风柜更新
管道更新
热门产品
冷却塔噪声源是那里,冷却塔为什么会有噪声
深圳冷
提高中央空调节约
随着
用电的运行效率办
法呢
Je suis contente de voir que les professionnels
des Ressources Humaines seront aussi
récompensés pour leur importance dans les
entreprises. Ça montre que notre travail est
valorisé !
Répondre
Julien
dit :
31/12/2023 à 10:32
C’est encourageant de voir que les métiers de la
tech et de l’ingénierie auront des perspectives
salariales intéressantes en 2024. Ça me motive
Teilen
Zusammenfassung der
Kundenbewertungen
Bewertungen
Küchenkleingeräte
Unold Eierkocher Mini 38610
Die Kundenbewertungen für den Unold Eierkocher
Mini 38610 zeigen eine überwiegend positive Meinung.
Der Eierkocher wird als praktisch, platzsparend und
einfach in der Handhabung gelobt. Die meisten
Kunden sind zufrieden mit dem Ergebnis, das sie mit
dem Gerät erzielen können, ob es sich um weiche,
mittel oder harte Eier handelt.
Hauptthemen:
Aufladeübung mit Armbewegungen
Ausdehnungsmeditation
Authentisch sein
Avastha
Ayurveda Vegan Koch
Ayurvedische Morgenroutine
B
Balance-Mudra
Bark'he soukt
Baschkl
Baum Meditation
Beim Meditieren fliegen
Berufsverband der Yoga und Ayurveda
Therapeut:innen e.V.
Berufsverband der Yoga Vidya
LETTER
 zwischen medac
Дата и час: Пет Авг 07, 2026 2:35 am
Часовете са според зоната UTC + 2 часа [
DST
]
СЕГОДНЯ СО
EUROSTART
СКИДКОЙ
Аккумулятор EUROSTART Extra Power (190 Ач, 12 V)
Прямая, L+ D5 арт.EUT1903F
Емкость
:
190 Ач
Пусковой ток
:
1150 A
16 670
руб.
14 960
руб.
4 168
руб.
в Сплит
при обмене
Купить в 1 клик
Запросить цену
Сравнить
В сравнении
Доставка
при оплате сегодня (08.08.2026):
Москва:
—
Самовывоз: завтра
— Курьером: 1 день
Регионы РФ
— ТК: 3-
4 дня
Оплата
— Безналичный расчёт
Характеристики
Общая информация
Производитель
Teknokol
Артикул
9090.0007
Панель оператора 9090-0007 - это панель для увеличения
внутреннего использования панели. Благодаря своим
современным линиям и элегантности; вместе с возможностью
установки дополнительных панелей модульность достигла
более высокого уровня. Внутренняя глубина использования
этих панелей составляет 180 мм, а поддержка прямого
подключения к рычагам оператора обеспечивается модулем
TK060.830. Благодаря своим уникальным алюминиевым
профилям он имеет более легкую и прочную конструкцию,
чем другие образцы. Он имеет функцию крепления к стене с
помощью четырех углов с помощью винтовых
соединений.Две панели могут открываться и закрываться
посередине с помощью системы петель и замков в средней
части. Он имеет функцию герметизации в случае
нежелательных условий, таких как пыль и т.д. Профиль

Task requirements: Above are the records. Identify each line that contains the word "Ayurveda".

Response area:
Ayurveda Vegan Koch
Berufsverband der Yoga und Ayurveda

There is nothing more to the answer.